_Assignment:_
Set down each line of the records once more, precisely, and omit the pictures.

_Input:_

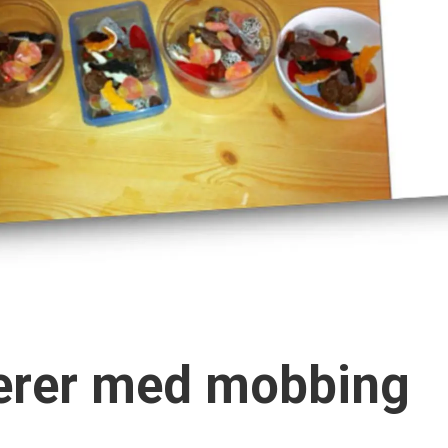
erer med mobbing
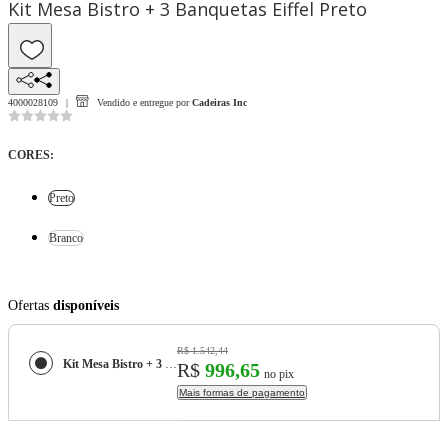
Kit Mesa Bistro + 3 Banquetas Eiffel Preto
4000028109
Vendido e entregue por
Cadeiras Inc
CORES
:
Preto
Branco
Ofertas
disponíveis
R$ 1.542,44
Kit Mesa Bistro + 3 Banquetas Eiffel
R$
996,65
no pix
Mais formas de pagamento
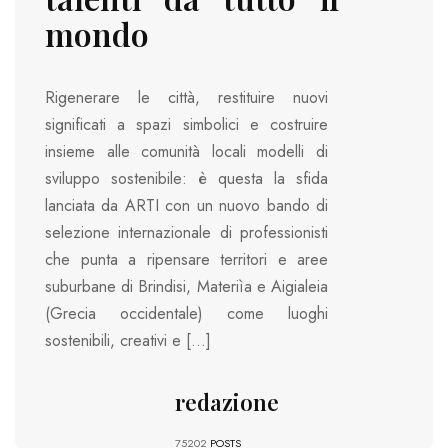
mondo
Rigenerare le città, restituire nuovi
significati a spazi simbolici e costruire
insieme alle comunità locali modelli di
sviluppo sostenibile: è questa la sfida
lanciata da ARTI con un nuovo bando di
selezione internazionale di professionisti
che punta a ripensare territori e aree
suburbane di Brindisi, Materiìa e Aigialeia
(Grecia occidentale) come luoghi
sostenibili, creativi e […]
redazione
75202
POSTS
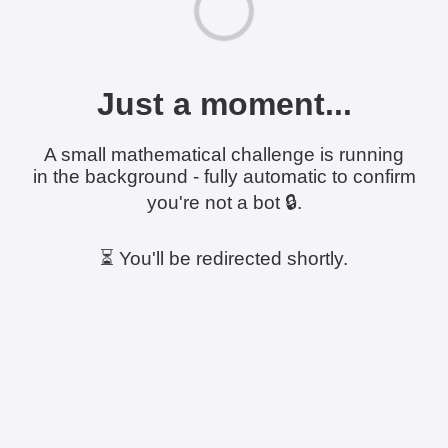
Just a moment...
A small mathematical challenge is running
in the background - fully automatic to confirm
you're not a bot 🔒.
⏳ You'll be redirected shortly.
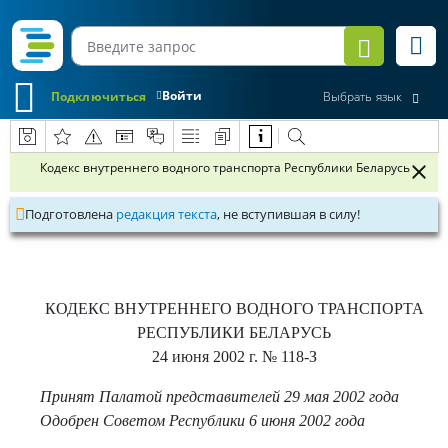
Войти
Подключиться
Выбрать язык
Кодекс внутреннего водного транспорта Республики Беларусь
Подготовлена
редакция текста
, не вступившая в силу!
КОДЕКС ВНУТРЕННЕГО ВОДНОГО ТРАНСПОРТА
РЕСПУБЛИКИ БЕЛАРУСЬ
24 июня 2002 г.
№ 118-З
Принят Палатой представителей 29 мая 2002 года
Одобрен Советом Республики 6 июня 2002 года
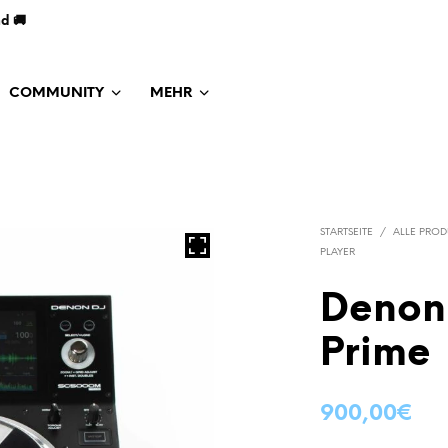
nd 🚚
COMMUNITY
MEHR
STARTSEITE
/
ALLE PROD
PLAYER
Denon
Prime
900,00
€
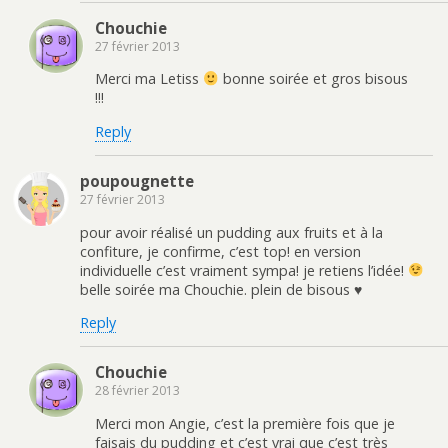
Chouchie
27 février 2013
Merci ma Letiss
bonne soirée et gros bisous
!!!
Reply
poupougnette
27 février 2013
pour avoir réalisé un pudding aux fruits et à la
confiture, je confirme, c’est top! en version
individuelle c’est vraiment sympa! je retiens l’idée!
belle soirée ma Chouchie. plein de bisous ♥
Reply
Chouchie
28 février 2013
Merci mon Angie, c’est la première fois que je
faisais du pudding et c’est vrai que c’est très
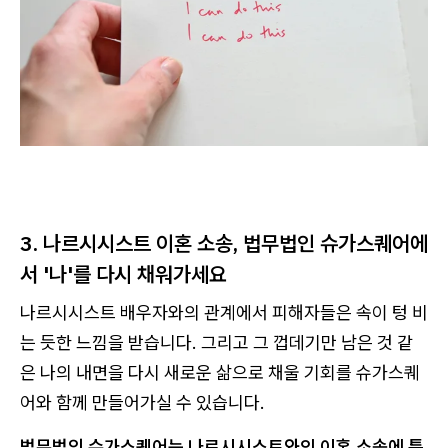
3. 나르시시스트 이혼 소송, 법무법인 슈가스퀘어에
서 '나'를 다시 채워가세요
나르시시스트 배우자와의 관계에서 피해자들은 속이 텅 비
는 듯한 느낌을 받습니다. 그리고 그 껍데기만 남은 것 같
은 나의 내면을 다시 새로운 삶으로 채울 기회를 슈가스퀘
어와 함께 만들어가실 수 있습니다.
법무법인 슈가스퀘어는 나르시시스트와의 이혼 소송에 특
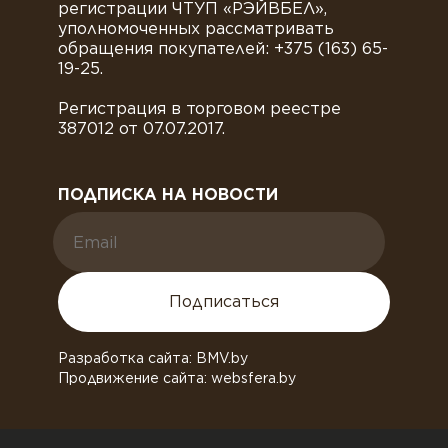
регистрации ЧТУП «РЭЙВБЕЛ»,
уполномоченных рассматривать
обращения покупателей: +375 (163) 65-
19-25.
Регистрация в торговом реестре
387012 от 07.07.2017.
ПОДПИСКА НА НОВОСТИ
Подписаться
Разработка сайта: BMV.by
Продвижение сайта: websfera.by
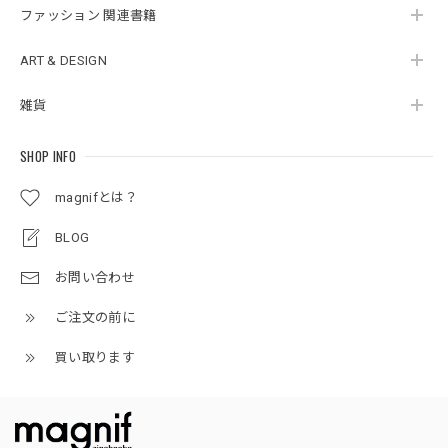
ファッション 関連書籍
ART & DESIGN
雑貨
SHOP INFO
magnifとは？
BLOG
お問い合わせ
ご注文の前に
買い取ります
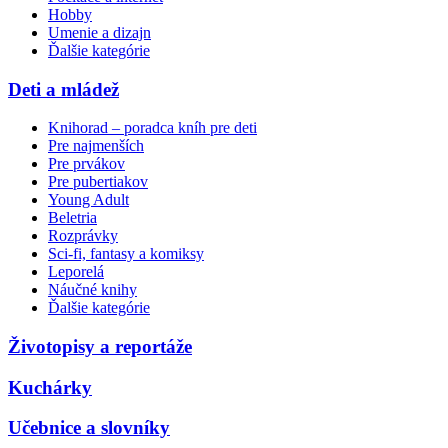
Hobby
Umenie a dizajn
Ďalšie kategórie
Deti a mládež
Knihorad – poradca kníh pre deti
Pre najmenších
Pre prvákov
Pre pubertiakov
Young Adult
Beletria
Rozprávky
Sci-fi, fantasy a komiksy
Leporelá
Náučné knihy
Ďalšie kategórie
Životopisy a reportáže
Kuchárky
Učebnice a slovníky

_Expected output:_
erer med mobbing
Kit Mesa Bistro + 3 Banquetas Eiffel Preto
4000028109
Vendido e entregue por
Cadeiras Inc
CORES
:
Preto
Branco
Ofertas
disponíveis
R$ 1.542,44
Kit Mesa Bistro + 3 Banquetas Eiffel
R$
996,65
no pix
Mais formas de pagamento
mondo
Rigenerare le città, restituire nuovi
significati a spazi simbolici e costruire
insieme alle comunità locali modelli di
sviluppo sostenibile: è questa la sfida
lanciata da ARTI con un nuovo bando di
selezione internazionale di professionisti
che punta a ripensare territori e aree
suburbane di Brindisi, Materiìa e Aigialeia
(Grecia occidentale) come luoghi
sostenibili, creativi e […]
redazione
75202
POSTS
Just a moment...
A small mathematical challenge is running
in the background - fully automatic to confirm
you're not a bot 🔒.
⏳ You'll be redirected shortly.
Войти
Подключиться
Выбрать язык
Кодекс внутреннего водного транспорта Республики Беларусь
Подготовлена
редакция текста
, не вступившая в силу!
КОДЕКС ВНУТРЕННЕГО ВОДНОГО ТРАНСПОРТА
РЕСПУБЛИКИ БЕЛАРУСЬ
24 июня 2002 г.
№ 118-З
Принят Палатой представителей 29 мая 2002 года
Одобрен Советом Республики 6 июня 2002 года
nd 🚚
COMMUNITY
MEHR
STARTSEITE
/
ALLE PROD
PLAYER
Denon
Prime
900,00
€
Chouchie
27 février 2013
Merci ma Letiss
bonne soirée et gros bisous
!!!
Reply
poupougnette
27 février 2013
pour avoir réalisé un pudding aux fruits et à la
confiture, je confirme, c’est top! en version
individuelle c’est vraiment sympa! je retiens l’idée!
belle soirée ma Chouchie. plein de bisous ♥
Reply
Chouchie
28 février 2013
Merci mon Angie, c’est la première fois que je
faisais du pudding et c’est vrai que c’est très
3. 나르시시스트 이혼 소송, 법무법인 슈가스퀘어에
서 '나'를 다시 채워가세요
나르시시스트 배우자와의 관계에서 피해자들은 속이 텅 비
는 듯한 느낌을 받습니다. 그리고 그 껍데기만 남은 것 같
은 나의 내면을 다시 새로운 삶으로 채울 기회를 슈가스퀘
어와 함께 만들어가실 수 있습니다.
법무법인 슈가스퀘어는 나르시시스트와의 이혼 소송에 특
регистрации ЧТУП «РЭЙВБЕЛ»,
уполномоченных рассматривать
обращения покупателей: +375 (163) 65-
19-25.
Регистрация в торговом реестре
387012 от 07.07.2017.
ПОДПИСКА НА НОВОСТИ
Подписаться
Разработка сайта: BMV.by
Продвижение сайта: websfera.by
ファッション 関連書籍
ART & DESIGN
雑貨
SHOP INFO
magnifとは？
BLOG
お問い合わせ
ご注文の前に
買い取ります
Hobby
Umenie a dizajn
Ďalšie kategórie
Deti a mládež
Knihorad – poradca kníh pre deti
Pre najmenších
Pre prvákov
Pre pubertiakov
Young Adult
Beletria
Rozprávky
Sci-fi, fantasy a komiksy
Leporelá
Náučné knihy
Ďalšie kategórie
Životopisy a reportáže
Kuchárky
Učebnice a slovníky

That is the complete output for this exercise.